Из халупы Микитихи Каплицын перебрался в пустующую усадьбу Еленских. Не потому, что тянуло к роскоши, тем более что замок изрядно отсырел за долгие годы без ухода, а из-за того, что окружен он был огромными, еще екатериненских времен хозяйскими постройками. Амбары, пуни, ледники и конюшня на двадцать голов могли вместить в себя изъятое за полгода. Сюда все свозилось, отсюда уезжало на железнодорожную станцию.
В своих глазах Васька стал солидней в разы, когда выбил у Полоцкого управления разрешение на собственный телеграф.
Не было б такой радости, если б не прибор, который изъяли по случаю у браславского полицмейстера товарищи из района. Каплицын, очарованный механизмом, выклянчил машинку у комиссара за пару ящиков мурашовки.
Монтеры справились быстро. Дней через пять в бывшем кабинете пана Еленского заблестела бронзовыми колесиками чудесная фиговина – предмет Васькиной личной гордости.

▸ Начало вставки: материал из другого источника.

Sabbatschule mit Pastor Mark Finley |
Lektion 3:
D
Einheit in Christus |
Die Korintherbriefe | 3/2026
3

Раз в неделю она выстукивала по тоненькой бумажной полоске привычное «СОВ ТЧК СЕК ТЧК ТОВ ТЧК КАПЛИЦЫН ЗПТ ОБОЗ С ПРОВИАНТОМ ПРИНЯТ ПО ОПИСИ ТЧК».
Мечты сбылись, все стало лучше, чем могло бы. Не хата, а дворец. Почтение, почет, уважение – все было тут, при Ваське.

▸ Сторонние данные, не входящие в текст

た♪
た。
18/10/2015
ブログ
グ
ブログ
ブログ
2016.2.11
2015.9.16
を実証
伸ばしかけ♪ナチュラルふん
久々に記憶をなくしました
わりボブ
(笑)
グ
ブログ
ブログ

Одна беда: с бабами как-то не задалось. Пробовал пару раз по пьяни подкатить к вдовушкам, но, получив изрядную дозу колкостей от злющих на язык перебродских кумушек, как-то быстро увял.
Половой вопрос решался, но через пень-колоду. Приходилось ездить в район к одной, работающей еще с царских времен, курве. Было противно платить деньги за бездушное дряблое тело, лениво колышущееся под жарким Васькиным членом. Древняя и холодная, как городские валуны, шлюха спецом и демонстративно поглядывала на часы в самый неподходящий момент душевного прилива. В такие моменты Васька расстраивался нешуточно. Проходила неделя-другая, и буйное мужское естество по новой отрубало неприятные воспоминания, бросая пьяного Ваську в объятья блеклой потаскухи.
Богу ли было так угодно, черту ли, но грезилась ему худышка, с которой столкнула судьба той памятной ночью, когда пришлось отмахать восемь верст по грязи и лужам из-за одурманенного панским ядом старика-возничего. Сталкивались пару раз в лавке. На попытки заговорить деваха лишь язвительно улыбалась и делала вид, что глуховата и ничего не слышит. Такое неприкрытое неуважение задевало Васькино самолюбие. Несколько раз даже пытался выяснить отношения, но разговор обычно затевался по пьяной лавочке, когда хватало решимости. Видно, поэтому дело заканчивалось просто: суровая мать девки, Софья, замахивалась ухватом, приходилось ретироваться, чтоб не огрести по полной.
В этот раз было бы так же, если не случай. Стучал в окошко долго, не рассчитывая, что откроют, долбился больше для проформы и от пьяного отупения. Неожиданно, но все ж горячая Софья, не выдержав осады, отворила сенцы.
– Вали, пьянь, чтоб духу твоего тут не было! Сыновьям скажу, ноги тебе переломают, «жених»!
Васька думал было как обычно ретироваться, но неожиданно для себя, распетушившись, доковылял до крыльца и на пьяном кураже проорал, брызгая слюной в самое ухо Софье:
– А вот на! Дулю с маком! Выкусь-накось, мамаша! С сынками вашими разберемся. Я тута власть, ежли кому непонятно! И аще! Сватаюсь! К дочке вашей, Ганне! Любовь и все такое прочее… Принимай, маманя, зятя!
– Иди проспись, «зятек», еле лыко вяжешь.
– Нет, мать. Все сурьезно! Сваб-дя – через неделю! А если против будете, выселю к ибеням из хаты без пожитков. И хрен кто на постой вас возьмет! Потому что мой приказ такой будет. Мое, мамаша, мнение главней всех, кто раскулачиванию подлежит, а кто середняк… Смекаешь? То-то…
– Как же так? Ты серьезно, что ли, ирод? – голос Софьи предательски дрогнул, она даже обернулась испуганно, не слышит ли дочь?